[Opening INFORMATION SHOWN section]
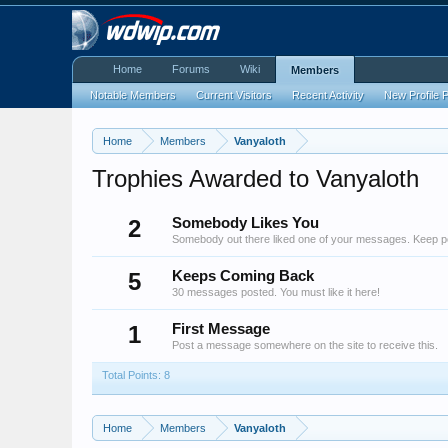
Home
Forums
Wiki
Members
Notable Members
Current Visitors
Recent Activity
New Profile 
Home
Members
Vanyaloth
Trophies Awarded to Vanyaloth
2
Somebody Likes You
Somebody out there liked one of your messages. Keep pos
5
Keeps Coming Back
30 messages posted. You must like it here!
1
First Message
Post a message somewhere on the site to receive this.
Total Points: 8
Home
Members
Vanyaloth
[Closing INFORMATION SHOWN section]
WHAT TO DO – Output nothing but the entries above, exactly, once the pictures are removed.

SOLUTION TO THIS EXERCISE –
Home
Forums
Wiki
Members
Notable Members
Current Visitors
Recent Activity
New Profile 
Home
Members
Vanyaloth
Trophies Awarded to Vanyaloth
2
Somebody Likes You
Somebody out there liked one of your messages. Keep pos
5
Keeps Coming Back
30 messages posted. You must like it here!
1
First Message
Post a message somewhere on the site to receive this.
Total Points: 8
Home
Members
Vanyaloth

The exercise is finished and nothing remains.